Noi non abbiamo nessuna intenzione di andare per i fatti nostri ma intendiamo confrontarci con gli attori che sono coinvolti in questo segmento dell’economia regionale e nazionale, perché abbiamo la consapevolezza, credo diffusa in tutti quanti voi, che il mondo della cooperazione può davvero essere una gamba del tavolo dello sviluppo e possa portare a incrementare i livelli occupazionali – che, come sapete, sono uno dei più grandi problemi che viviamo, particolarmente del mondo giovanile – e soprattutto nostro intendimento è quello di occuparsi anche di una sfera, spesso trascurata dall’economia privata , diciamo così, che fa riferimento alla necessità di esprimere concetti che nel  profitto si sviluppano anche nel percorso della solidarietà, nel percorso della vicinanza alle categorie più deboli. Il mondo della cooperazione davvero, da questo punto di vista, può essere un interlocutore, un attore molto importante.

Voi avete presentato una serie di suggerimenti che dovrebbero essere in capo all’Amministrazione regionale, anzi, sono tutti in capo all’Amministrazione regionale, nel senso che il decalogo che voi avete declinato suggerisce alla Regione di fare una serie di cose.

Noi ne prendiamo buona nota. Però adesso facciamo il decalogo anche per il mondo della cooperazione. Perché è vero che noi dobbiamo fare la nostra parte ma è altrettanto vero che il mondo della cooperazione deve fare la sua. E credo che ci siano importanti cose da fare nel mondo della cooperazione. Del resto l’abbiamo sostenuto tutti quanti noi quando abbiamo messo in piedi i gruppi di lavoro.

E se siamo qui lo dobbiamo al fatto che abbiamo consapevolezza del fatto che le riforme sono un fatto, un percorso ineludibile, a partire dalla legge di riferimento che, come sapete, è del ‘57. Io faccio fatica a ricordarmi, nonostante sia di quegli anni, anche cosa è successo in quel periodo, ma ricorderete i blocchi, non c’era neanche Internet, non c’erano i computer, cioè un mondo il cui riferimento di contesto era evidentemente molto diverso da quello che abbiamo adesso.

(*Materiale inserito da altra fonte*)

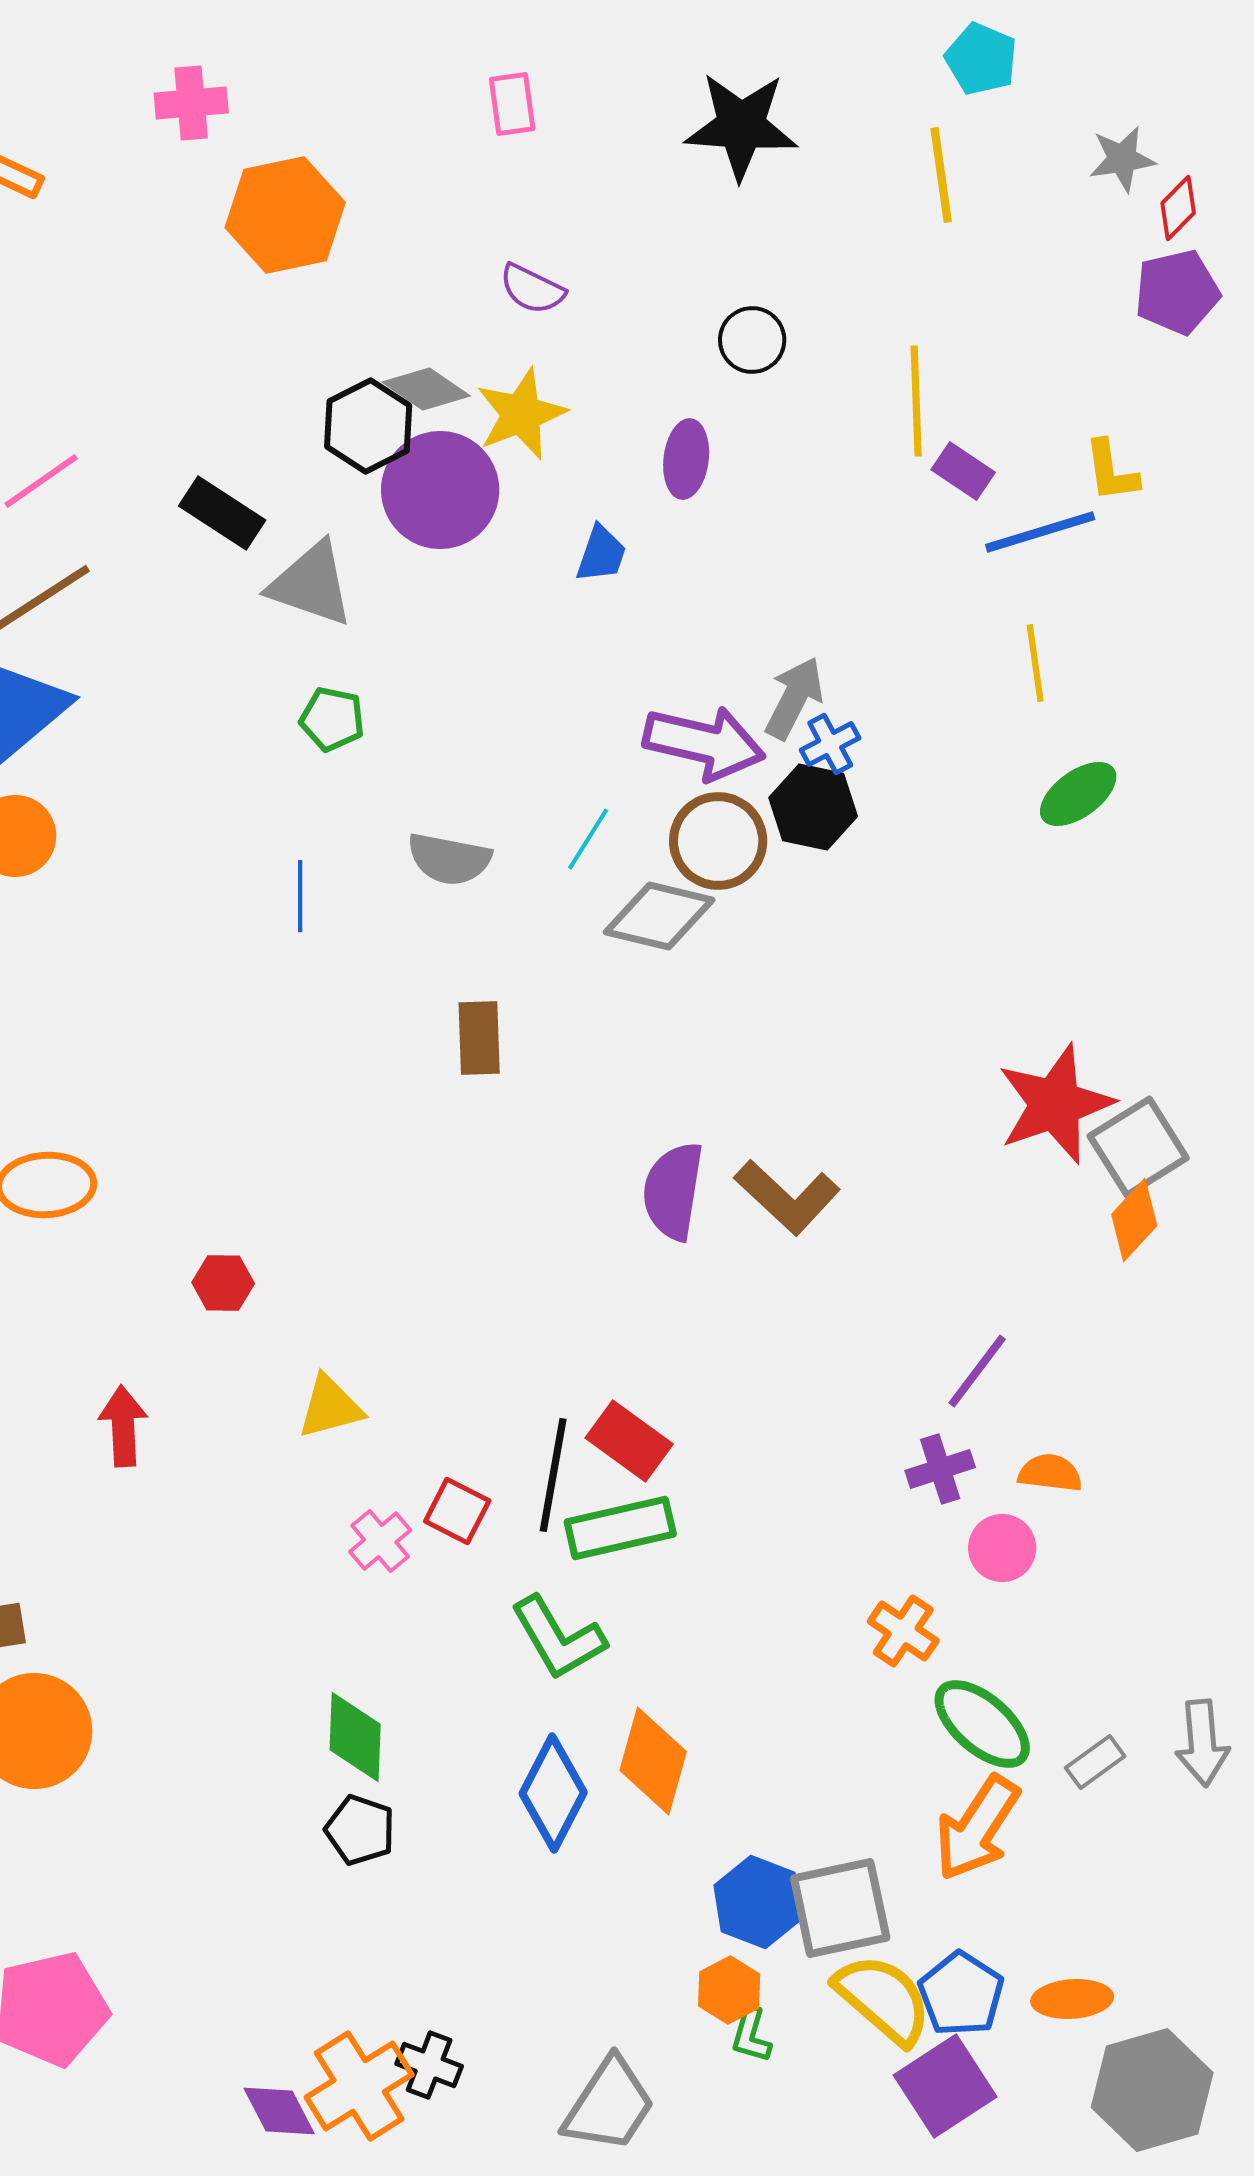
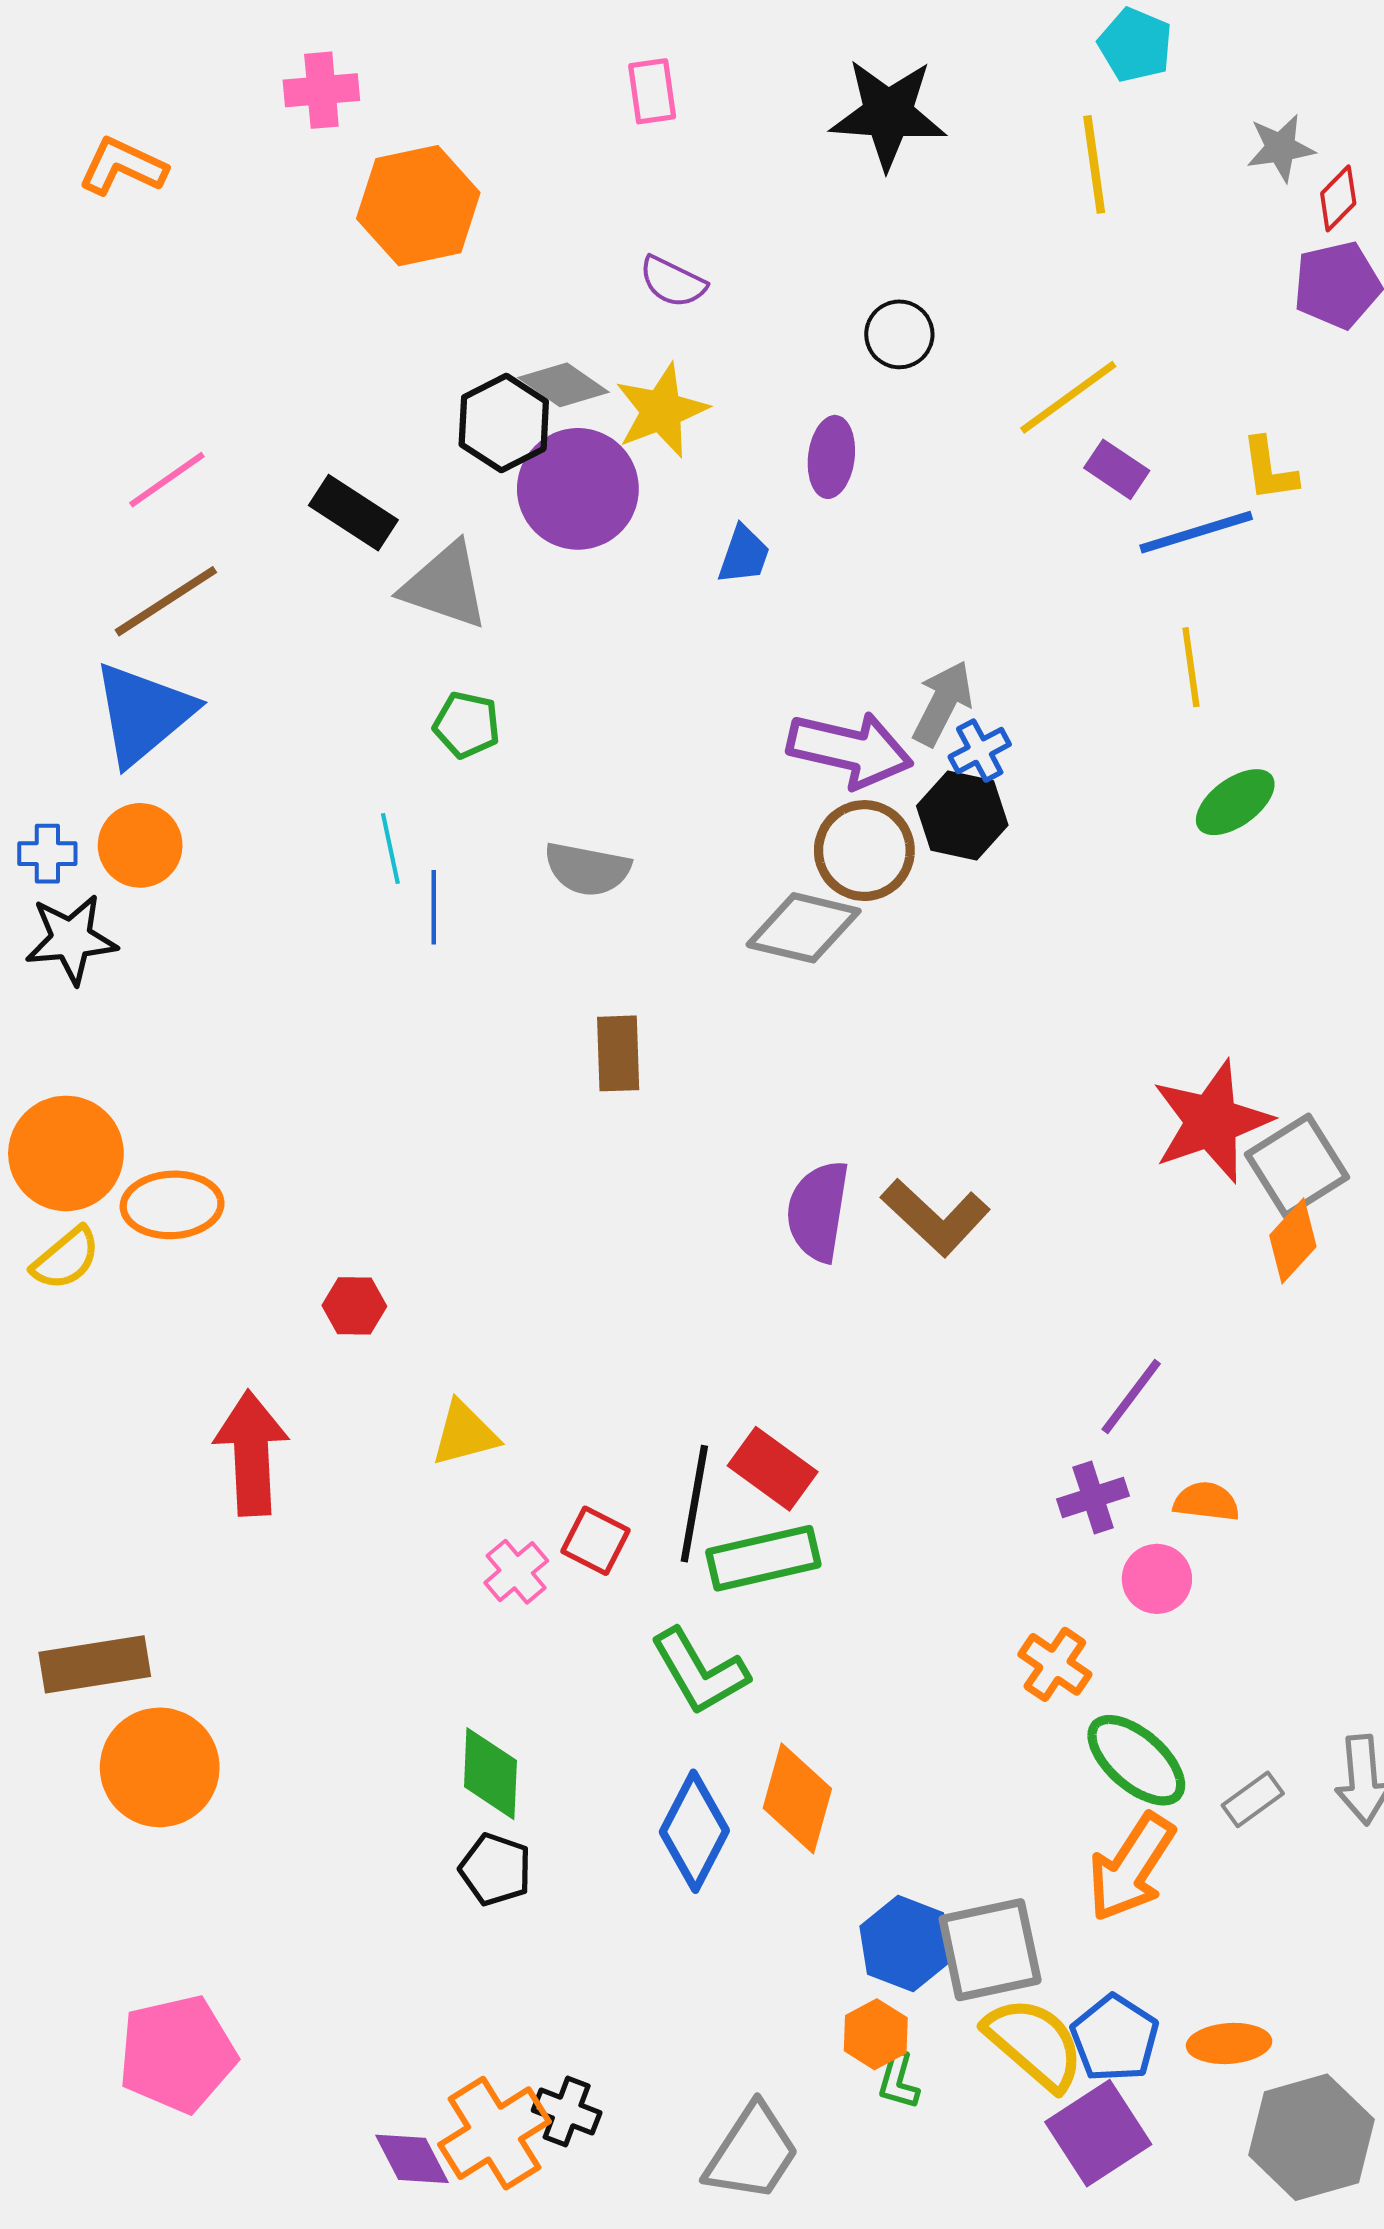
yellow line: (916, 401) -> (1068, 397), turned 56
cyan line: (588, 839) -> (390, 848), moved, turned -44
red arrow: (123, 1426) -> (251, 1453), size x1.5

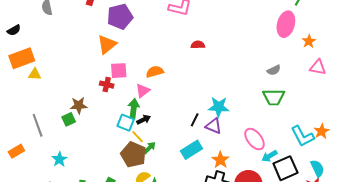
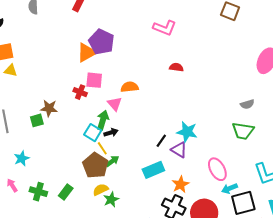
purple pentagon: (120, 17) -> (101, 42), moved, turned 30
pink triangle: (143, 91) -> (115, 104), turned -42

Quindi, che ci sia un’esigenza dell’apparato normativo è fuori discussione.. E uno degli obiettivi che ci stiamo ponendo come gruppo di lavoro è proprio quello di costruire, come dire, gli indicatori principali che devono essere inseriti nel nuovo contesto legislativo.

Una delle cose che mi aspetto da questo seminario, ma anche dagli altri che verranno, immagino non più di due, perché non è che possiamo fare seminari a raffica e poi non tirare le fila. Dobbiamo trarre le conclusioni ed avere la capacità di predisporre la bozza di un articolato normativo,  comunque l’indicazione di quelle che sono le priorità che il legislatore deve considerare perché il mondo della cooperazione possa avere, anche sul piano regionale, un riferimento normativo che sia capace di sostenere in maniera adeguata il mondo della cooperazione.

Ed io ritengo che il valore aggiunto principale di questa iniziativa che abbiamo messo in piedi sia proprio il fatto che abbiamo lavorato insieme.

Io ho la convinzione, non da oggi, che il capitale finanziario sia un elemento importante, ma sostengo che la coesione sociale sia molto più importante del capitale finanziario, abbia più gambe per portare avanti i propri obiettivi. Noi l’abbiamo realizzata in pillole. Io auspico che su questo concetto di collaborazione, di condivisione, di discussione – perché non è obbligatorio che tutti quanti abbiano le stesse idee –  siamo capaci davvero di trovare una sintesi unitaria; ho la certezza di questo.

Però questo va fatto anche nella dialettica delle parti e va costruito un percorso che non deve essere semplicemente quello di accondiscendenza, ma di un dialogo serio, corretto che ci porti a trovare il percorso giusto, che sia capace di valorizzare questo mondo, che, come sapete, ha nella persona l’elemento fondamentale, piuttosto che nel capitale finanziario. E voi sapete bene cosa vuol dire, in questo periodo, dominato dal capitale finanziario, valorizzare le persone.

Per dimostrare che cosa è successo dal punto di vista della gestione della finanza internazionale potrei qui  ricordare gli avvenimenti degli ultimi quindici. Mi riferisco, in particolare, a ciò che è avvenuto negli Stati Uniti con la Enron, a cosa è successo con la bolla speculativa della Net economy, e ancora a cosa è successo con i bond argentini, con la  Cirio, con la  Parmalat e, ultimamente, nell’ottobre del 2008, con i subprime.

La Finanza ci ha mangiato tutti i risparmi, ha messo sul lastrico milioni di persone ed i governi non sono ancora riusciti a trovare una soluzione capace di limitare questo ruolo devastante che ha avuto la Finanza nel contesto internazionale, le cui ripercussioni sono evidenti anche in una regione come la nostra, per quanto periferica ed emarginata dai contesti internazionali.

Credo che da questo punto di vista il concetto di eticità dell’economia debba essere scolpito nel Dna delle nostre organizzazioni. Perché guardate, se si dà ruolo alla speculazione saranno sempre pochissimi quelli che guadagneranno e moltissimi quelli che invece ci perderanno.

Voi sapete che il mercato è a somma zero: quando uno guadagna qualche altro perde e normalmente chi perde sono i risparmiatori,  sono le persone che hanno difficoltà a capire i meccanismi della finanza internazionale.

Quindi, il sistema della cooperazione, da questo punto di vista,  ha una connotazione straordinariamente attuale, che è quello del valore etico anche dell’economia. E credo, quindi, che sia importante che questo concetto venga ribadito con forza in tutte le attività che stiamo sviluppando.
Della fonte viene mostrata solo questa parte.